O espaço concedido para este trabalho não comporta toda a análise que é possível fazer
apenas desta longa, porém necessária citação, quanto menos ainda a explanação e discussão
da obra grandiosa de Nóvoa. Nesse sentido e fugindo de estereótipos, não podemos concluir
este trabalho e dar por encerrada a questão. Ao contrário, tal como o próprio autor nos
convida, deixemos as portas escancaradas à reflexão, ao diálogo entre pares e entre nós e a
sociedade que também tem sua palavra a dizer, seja na escola ou fora dela, pois a educação
jorra por todos os poros do tecido social.
À guisa de considerações finais
Quem desejar fazer uma análise pessoal mais aprofundada sobre esta temática palpitante e
jamais concluída poderá buscar a leitura de autores como José Carlos Libâneo, Newton
Duarte, José Pacheco (Escola da Ponte), Iria Brzezinsk, Lauro de Oliveira Lima... para citar
apenas estes que são a minha base para as reflexões que venho produzindo nesta área.
Aqui eu deixo registrado o momento inicial de uma reflexão que promete prolongar-se por
muito tempo, por mais que eu tenha plena consciência da urgência de se fazer diferente no
quesito formação inicial do professor se desejarmos, no mais curto espaço de tempo possível
atingir um nível mais elevado de educação capaz de alavancar a arrancada final do país rumo
ao pleno desenvolvimento.
Não se trata de uma transplantação de modelo simples e curta, pois, a educação em Portugal
também padece do mesmo mal imposto pelo capital (a formação aligeirada para não ser
questionadora). Trata-se muito mais de aproveitar as reflexões propositivas que Nóvoa nos
traz e que na sua grande maioria encontram eco em diversos autores brasileiros, mas não,
infelizmente, nos “fazedores de políticas educacionais”.
A discussão precisa ser aprofundada e prosseguida para se tentar sensibilizar o maior número
possível de agentes formadores de professores para que eles tomem consciência da missão
que lhes é dada a desempenhar.
Referências Bibliográficas
CHAGAS, Valnir.

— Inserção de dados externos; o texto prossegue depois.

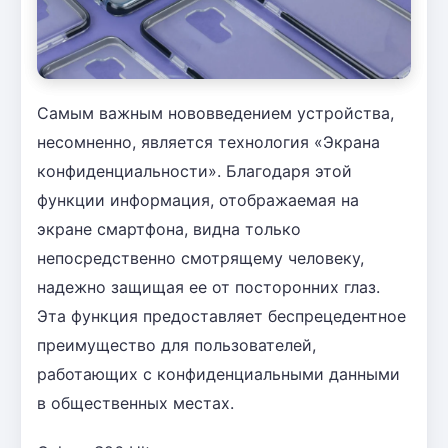
Самым важным нововведением устройства,
несомненно, является технология «Экрана
конфиденциальности». Благодаря этой
функции информация, отображаемая на
экране смартфона, видна только
непосредственно смотрящему человеку,
надежно защищая ее от посторонних глаз.
Эта функция предоставляет беспрецедентное
преимущество для пользователей,
работающих с конфиденциальными данными
в общественных местах.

O ensino de 1º e 2º graus: antes, agora e depois? (2. ed.) São Paulo:
Saraiva, 1980.
MACHETE. Rui. A origem social dos estudantes portugueses. In: A universidade na vida
portuguesa. Lisboa: I.S.C.E.F –Vol I – 1969.
MARTINS, L. M. O legado do século XX para a formação dos professores. IN: MARTINS,
Lígia Márcia, DUARTE, Newton. Formação de professores: limites contemporâneos e
alternativas necessárias. São Paulo: Cultura Acadêmica, 2010.

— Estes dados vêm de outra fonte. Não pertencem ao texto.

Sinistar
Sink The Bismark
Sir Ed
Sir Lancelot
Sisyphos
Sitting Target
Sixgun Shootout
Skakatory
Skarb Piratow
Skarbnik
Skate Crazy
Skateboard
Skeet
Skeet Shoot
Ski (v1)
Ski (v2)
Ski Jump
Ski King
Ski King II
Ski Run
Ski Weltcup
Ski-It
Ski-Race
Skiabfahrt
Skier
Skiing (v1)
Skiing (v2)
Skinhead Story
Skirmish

NÓVOA, A. Educação 2021: Para uma história do futuro. Revista OEI - Revista
Iberoamericana de Educación - Número 49, Jan/Abr 2009. Acessada em 20/03/2014, no site:
http://www.rieoei.org/rie49.htm
_________ . Desafios do trabalho do professor no mundo contemporâneo. Palestra no
SINPROsp. São Paulo, 2007.
__________ . Entrevista concedida a Henrique Manuel S. Pereira e Maria Cristina Vieira.
Revista Saber e Educar nº 11, 2006, pp. 111–126.
PEREIRA, Henrique Manuel S. e VIEIRA, Maria Cristina. Entrevista: pela Educação, com
António Nóvoa. Porto/PT: Repositório da Escola Superior de Educação de Paula Frassinetti:
Revista Saber (e) Educar nº11, 2006 (pp. 111 a 126).
ROSA, Maria Inês de Freitas Petrucci dos Santos & Schnetzler, Roseli Pacheco. A
investigação-ação na formação continuada de professores de ciências. Revista Ciência &
Educação, v. 9, n. 1, p. 27-39, 2003.